What this task involves: Exactly reproduce the lines from the top of the entries below through the line containing "und unser Inventar", with both ends included.

===== Given entries

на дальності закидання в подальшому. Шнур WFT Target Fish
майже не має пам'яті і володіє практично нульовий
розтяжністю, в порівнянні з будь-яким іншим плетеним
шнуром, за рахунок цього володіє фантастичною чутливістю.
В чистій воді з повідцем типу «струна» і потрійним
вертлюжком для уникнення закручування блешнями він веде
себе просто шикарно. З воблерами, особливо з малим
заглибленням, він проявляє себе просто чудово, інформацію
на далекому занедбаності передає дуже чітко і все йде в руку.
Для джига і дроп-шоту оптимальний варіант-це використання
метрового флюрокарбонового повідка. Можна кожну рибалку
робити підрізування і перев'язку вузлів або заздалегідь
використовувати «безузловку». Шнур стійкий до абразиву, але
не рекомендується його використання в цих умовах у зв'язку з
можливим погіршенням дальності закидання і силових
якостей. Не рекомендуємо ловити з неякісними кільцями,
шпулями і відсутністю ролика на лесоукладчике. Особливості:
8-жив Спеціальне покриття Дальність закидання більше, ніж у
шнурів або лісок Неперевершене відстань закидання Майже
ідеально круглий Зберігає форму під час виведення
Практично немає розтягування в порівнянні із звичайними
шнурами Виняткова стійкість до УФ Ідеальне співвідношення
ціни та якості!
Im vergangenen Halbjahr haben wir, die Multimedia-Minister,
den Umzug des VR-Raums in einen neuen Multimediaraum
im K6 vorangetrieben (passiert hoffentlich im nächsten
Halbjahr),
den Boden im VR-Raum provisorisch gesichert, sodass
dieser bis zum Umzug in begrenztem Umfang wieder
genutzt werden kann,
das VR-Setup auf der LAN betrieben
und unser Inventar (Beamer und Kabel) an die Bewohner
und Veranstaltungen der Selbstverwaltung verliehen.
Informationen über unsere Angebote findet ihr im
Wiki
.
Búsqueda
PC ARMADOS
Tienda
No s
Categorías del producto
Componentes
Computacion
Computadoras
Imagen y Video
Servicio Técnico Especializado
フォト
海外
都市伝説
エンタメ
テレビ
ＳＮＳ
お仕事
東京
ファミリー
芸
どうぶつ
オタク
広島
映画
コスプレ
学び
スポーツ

==========

Task response:
на дальності закидання в подальшому. Шнур WFT Target Fish
майже не має пам'яті і володіє практично нульовий
розтяжністю, в порівнянні з будь-яким іншим плетеним
шнуром, за рахунок цього володіє фантастичною чутливістю.
В чистій воді з повідцем типу «струна» і потрійним
вертлюжком для уникнення закручування блешнями він веде
себе просто шикарно. З воблерами, особливо з малим
заглибленням, він проявляє себе просто чудово, інформацію
на далекому занедбаності передає дуже чітко і все йде в руку.
Для джига і дроп-шоту оптимальний варіант-це використання
метрового флюрокарбонового повідка. Можна кожну рибалку
робити підрізування і перев'язку вузлів або заздалегідь
використовувати «безузловку». Шнур стійкий до абразиву, але
не рекомендується його використання в цих умовах у зв'язку з
можливим погіршенням дальності закидання і силових
якостей. Не рекомендуємо ловити з неякісними кільцями,
шпулями і відсутністю ролика на лесоукладчике. Особливості:
8-жив Спеціальне покриття Дальність закидання більше, ніж у
шнурів або лісок Неперевершене відстань закидання Майже
ідеально круглий Зберігає форму під час виведення
Практично немає розтягування в порівнянні із звичайними
шнурами Виняткова стійкість до УФ Ідеальне співвідношення
ціни та якості!
Im vergangenen Halbjahr haben wir, die Multimedia-Minister,
den Umzug des VR-Raums in einen neuen Multimediaraum
im K6 vorangetrieben (passiert hoffentlich im nächsten
Halbjahr),
den Boden im VR-Raum provisorisch gesichert, sodass
dieser bis zum Umzug in begrenztem Umfang wieder
genutzt werden kann,
das VR-Setup auf der LAN betrieben
und unser Inventar (Beamer und Kabel) an die Bewohner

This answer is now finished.